Political backlash and brand damage

Tesla’s registration drop in Québec also comes amid a broader global backlash, especially in Europe, against CEO Elon Musk, who has endorsed a number of right-wing European political parties, including support for Germany’s far-right AfD party and Britain’s populist Reform UK party.

In North America, Musk’s role leading the Department of Government Efficiency has led to protests, boycotts, and vandalism of Tesla dealerships across at least a dozen states.

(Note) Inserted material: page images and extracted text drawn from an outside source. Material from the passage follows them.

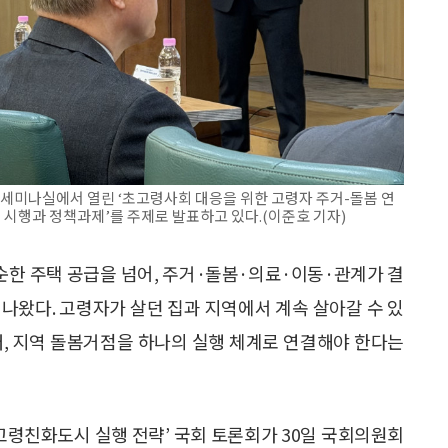
세미나실에서 열린 ‘초고령사회 대응을 위한 고령자 주거-돌봄 연
 시행과 정책과제’를 주제로 발표하고 있다.(이준호 기자)
한 주택 공급을 넘어, 주거·돌봄·의료·이동·관계가 결
나왔다. 고령자가 살던 집과 지역에서 계속 살아갈 수 있
대, 지역 돌봄거점을 하나의 실행 체계로 연결해야 한다는
고령친화도시 실행 전략’ 국회 토론회가 30일 국회의원회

Musk said this week he was stepping away from DOGE after months of involvement as a “special government employee.” Federal law stipulates that those with this title cannot serve for more than 130 days in a 365-day period.

Tesla’s shares, which had come under pressure during Musk’s DOGE stint, began rebounding in April after he announced he would step back from government work and “spend 24/7 at work” on his companies.

In a Q&A published by Ars Technica on Tuesday, he said he’d been too involved in politics since wading into the 2024 presidential race last year — a campaign he heavily financed to the tune of nearly $300 million.

In a sit-down with Bloomberg at the Qatar Economic Forum last week, he said he’s no longer going to be spending big on politics, like he did in the 2024 election.

Tesla did not immediately respond to a request for comment from Business Insider.